• [What is required]:
Among the entries below, find every line that contains the string "Vabaühenduste", then copy it.

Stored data

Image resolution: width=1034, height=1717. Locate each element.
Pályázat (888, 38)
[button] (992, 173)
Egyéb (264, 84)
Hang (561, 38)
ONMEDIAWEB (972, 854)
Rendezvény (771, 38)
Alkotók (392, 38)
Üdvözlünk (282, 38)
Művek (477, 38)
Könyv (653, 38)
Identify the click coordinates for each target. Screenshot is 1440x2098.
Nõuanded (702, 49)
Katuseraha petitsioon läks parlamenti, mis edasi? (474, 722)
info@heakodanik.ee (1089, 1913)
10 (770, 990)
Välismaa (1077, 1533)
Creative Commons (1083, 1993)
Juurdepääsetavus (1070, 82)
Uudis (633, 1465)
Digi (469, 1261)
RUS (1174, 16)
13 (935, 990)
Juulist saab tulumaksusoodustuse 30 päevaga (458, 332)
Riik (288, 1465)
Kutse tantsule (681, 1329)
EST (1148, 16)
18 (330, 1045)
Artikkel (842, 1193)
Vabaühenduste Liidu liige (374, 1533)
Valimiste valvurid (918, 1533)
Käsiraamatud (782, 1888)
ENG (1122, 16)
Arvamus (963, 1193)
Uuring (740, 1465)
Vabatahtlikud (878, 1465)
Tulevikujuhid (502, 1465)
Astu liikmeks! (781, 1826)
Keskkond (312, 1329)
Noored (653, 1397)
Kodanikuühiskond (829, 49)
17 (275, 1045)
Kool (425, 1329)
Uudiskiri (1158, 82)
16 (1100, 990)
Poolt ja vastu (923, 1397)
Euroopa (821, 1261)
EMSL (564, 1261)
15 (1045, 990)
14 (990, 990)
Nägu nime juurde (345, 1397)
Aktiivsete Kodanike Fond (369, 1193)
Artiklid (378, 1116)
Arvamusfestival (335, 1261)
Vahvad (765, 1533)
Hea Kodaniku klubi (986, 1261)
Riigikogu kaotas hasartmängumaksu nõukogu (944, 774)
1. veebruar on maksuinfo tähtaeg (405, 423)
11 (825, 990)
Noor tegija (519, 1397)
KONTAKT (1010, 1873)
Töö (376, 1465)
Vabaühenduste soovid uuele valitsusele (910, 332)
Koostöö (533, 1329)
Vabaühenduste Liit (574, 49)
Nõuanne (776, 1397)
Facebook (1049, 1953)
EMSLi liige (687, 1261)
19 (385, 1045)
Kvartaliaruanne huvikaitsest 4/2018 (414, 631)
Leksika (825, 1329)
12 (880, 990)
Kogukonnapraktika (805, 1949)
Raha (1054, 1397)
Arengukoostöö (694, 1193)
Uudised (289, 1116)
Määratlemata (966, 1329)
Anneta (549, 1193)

• [Written response]:
Vabaühenduste Liidu liige (374, 1533)
Vabaühenduste soovid uuele valitsusele (910, 332)
Vabaühenduste Liit (574, 49)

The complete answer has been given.